Oh fun, good follow-up questions. Allow me to answer:
1. So since all presentations go through the senior resident, what role do the attendings play? Do they hear each case from the senior and also see the patient? Does this format lead to only the senior residents getting to know the attendings or do the other residents present twice?
Well, first a little more about the organization of the BI ED. It is split into two basic areas, the core (sick patients) and the periphery (less sick patients). A lot of places are like this. Trauma Bays are attached to the core. Psych rooms attached to the periphery. There is one attending in each area.
The periphery is staffed, in addition to the one attending, by (usually) 3 interns. Generally one or two of these is an off-service rotator (IM, Gsurg, Ob.Gyn, podiatry). Sometimes an EM PGY2 is out in the periphery, in place of a tern. I haven't seen an EM3 out there, but I guess it could happen. When I, as an EM1, work out there I present directly to the attending. I basically get to pick up a couple charts, see the patients, order things, cause trouble, and then go present. Less sick patients are usually out in the periphery, but you certainly see some sick ones, be it due to mis-triage, high overall acuity, or the fact the positive pressure neutrapenic rooms are out there. People certainly get admitted to the ICU from the periphery, though we try to avoid tubing or coding people there
🙂 Lots of 1-on-1 time with the attendings to get to know them.

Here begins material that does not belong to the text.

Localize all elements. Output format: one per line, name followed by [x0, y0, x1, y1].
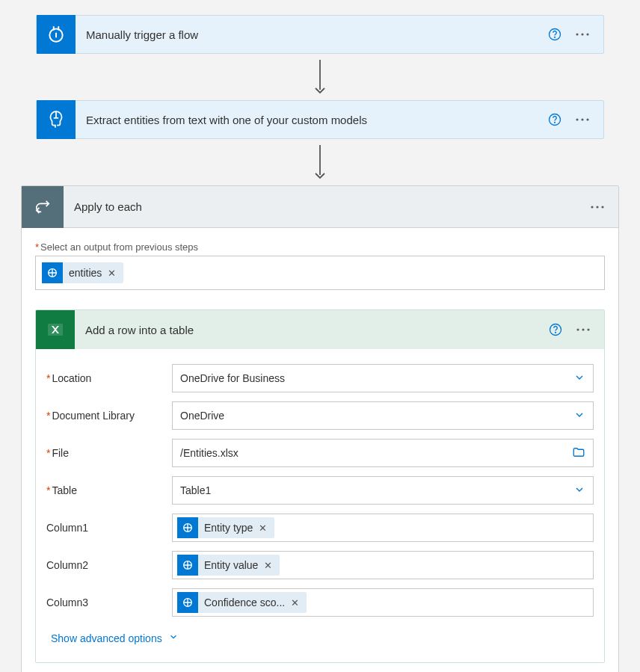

Now in the core, the organization is attending + EM3 running the show, EM2 doing all the hard work, IM senior helping out, and then random others (EM1, off-service juniors) doing what they can. Each EM3 and attending has a different style, but most often when I work out there it goes like this: I grab the next chart up, see the patient, get some orders going, and go present. Often the EM3 and the attending are sitting/standing next to each other, so I can kinda present to both at once. Often, before I even saw the patient, the EM3 sprinted by the room to get the gestalt of the case. Sometimes I just present to the EM3 and they let the attending know later. If the EM3 is busy doing something (say a procedure or a trauma) I might run the case by the attending and get things moving and catch the EM3 up in a few minutes. It all sounds more complicated than it is... in the end, I rarely double-present cases, and I certainly get time to talk to attendings directly.
On a related note, we have two "away" ED rotations during intern year, one at Children's Hospital Boston (which is right across the street), and one at a BI-affiliate in Needham. At Children's you present directly to attendings and get to know them well. At Needham, it is you (the intern) and the attending and 10 beds. And a couple nurses. You certainly get plenty of alone time there.

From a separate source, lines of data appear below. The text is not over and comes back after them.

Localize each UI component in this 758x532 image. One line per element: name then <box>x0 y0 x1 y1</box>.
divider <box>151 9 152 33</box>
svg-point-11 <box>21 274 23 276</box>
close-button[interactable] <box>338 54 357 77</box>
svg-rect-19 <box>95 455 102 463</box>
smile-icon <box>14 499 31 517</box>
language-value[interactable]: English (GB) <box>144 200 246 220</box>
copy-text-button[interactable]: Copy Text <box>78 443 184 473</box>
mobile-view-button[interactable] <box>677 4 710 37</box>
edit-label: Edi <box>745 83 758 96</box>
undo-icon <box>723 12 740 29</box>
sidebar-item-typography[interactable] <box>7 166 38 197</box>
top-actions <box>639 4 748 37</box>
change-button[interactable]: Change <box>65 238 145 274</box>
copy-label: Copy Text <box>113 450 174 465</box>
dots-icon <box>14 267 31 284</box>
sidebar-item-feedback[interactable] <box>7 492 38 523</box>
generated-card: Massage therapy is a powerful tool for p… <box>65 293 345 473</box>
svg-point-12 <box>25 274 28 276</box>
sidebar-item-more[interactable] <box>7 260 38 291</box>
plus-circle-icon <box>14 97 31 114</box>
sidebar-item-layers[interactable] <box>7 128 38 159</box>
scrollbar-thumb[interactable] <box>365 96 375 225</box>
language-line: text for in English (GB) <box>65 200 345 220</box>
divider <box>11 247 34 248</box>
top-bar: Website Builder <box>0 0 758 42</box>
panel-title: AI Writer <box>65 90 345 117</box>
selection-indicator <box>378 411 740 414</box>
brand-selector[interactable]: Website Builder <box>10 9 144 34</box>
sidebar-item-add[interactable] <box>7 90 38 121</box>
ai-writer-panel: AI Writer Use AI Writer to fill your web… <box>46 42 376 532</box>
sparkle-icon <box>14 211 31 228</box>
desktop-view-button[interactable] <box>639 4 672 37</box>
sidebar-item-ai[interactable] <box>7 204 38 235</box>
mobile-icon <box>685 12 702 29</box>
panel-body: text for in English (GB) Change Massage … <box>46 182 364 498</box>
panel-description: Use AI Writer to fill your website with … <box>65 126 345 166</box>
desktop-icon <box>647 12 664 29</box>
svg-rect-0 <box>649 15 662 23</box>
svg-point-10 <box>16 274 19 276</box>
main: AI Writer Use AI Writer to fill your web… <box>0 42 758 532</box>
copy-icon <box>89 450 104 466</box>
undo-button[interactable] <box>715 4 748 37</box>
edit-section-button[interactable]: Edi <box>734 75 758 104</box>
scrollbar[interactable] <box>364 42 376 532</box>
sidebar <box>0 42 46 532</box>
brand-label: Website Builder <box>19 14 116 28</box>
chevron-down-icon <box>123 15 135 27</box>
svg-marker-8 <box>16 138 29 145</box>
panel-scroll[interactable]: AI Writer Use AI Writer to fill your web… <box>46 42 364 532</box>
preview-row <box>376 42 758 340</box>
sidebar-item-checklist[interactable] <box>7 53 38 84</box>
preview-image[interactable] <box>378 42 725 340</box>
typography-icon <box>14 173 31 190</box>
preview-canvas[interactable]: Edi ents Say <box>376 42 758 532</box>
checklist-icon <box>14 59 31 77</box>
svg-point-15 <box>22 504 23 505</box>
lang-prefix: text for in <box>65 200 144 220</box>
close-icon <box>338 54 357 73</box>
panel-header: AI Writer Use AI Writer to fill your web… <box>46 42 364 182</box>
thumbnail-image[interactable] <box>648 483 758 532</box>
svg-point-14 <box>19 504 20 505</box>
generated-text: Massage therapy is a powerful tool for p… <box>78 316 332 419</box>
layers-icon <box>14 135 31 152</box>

2. Since the 2nd years "get all the sick patients", do the interns see a high enough degree of acuity during the first year (ie, 3s and some 2s) or are they basically stuck on fast track? And does not working nights (although nice) detract from the diversity you see in the ED?
Interns work about 2/3+ shifts out in the periphery, and 1/3- shifts in the core (guesstimation). So of course, interns have a less acute overall population than the EM2s, who are doing 90% core shifts. That said, it is a natural progression in your education to start with sick patients and move to horribly sick patients. As an intern I am very content that I get sick people to take care of. My first core shift I was throwing patients on CPAP, getting nitrous drips running, and managing septic patients. Granted I probably only saw 3 patients that shift
😉 The second year is expected to handle multiple critically ill patients at once. As an EM1 I've gotten the exact same patients, but with my EM3 watching my back/helping me as need. I think my seniors/attendings have done a great job challenging me as the year progresses with more responsibility, especially by pushing me to take more patients, sicker patients, and to let me do more on my own. Also, since EM is know as a strong residency here, I have frequently been given a lot of responsibility for sick patients during my off-service rotations. And trust me, if someone crumps on the medicine wards (or better yet, up on labor and delivery), they expect the EM intern to know/do something
😉
As far as not working the overnights, EM1s (when in the department) generally work shifts like 10a-9p, 3p-11p, etc. This corresponds to the peak demand times at BI. I don't think I'm missing any special pathology that comes in at 3am only. While on some off-services (Trauma, Plastics, OB-Gyn) you do some combination of nights or overnights and hang out in the department then... and besides a couple more drunks, I don't think I'm missing anything specific.
3. Speaking of diversity, you mentioned Boston is not very diverse. Is this reflected in the patient population in terms of cultural differences and the types of diseases you see?
Well, i'm not sure what my more-seasoned colleague meant by not very diverse. Boston is a pretty open-minded town. The bars close a bit early for my tastes...
Clinically, I frequently see patients who speak other languages. I see a fair number of weird diseases. BI's population is not hugely diverse, mostly consisting of Caucasians, with a largely than usual Jewish and Russian population, also seeing a fair number of Spanish-speakers and Cape Verdeans. I don't think you can compare it to, say, Elmhurst. But I think it does better than, say, Gainesville (where I went to med school) in regards to diversity.
Pardon the lengthy answers, but I hope they answered your questions!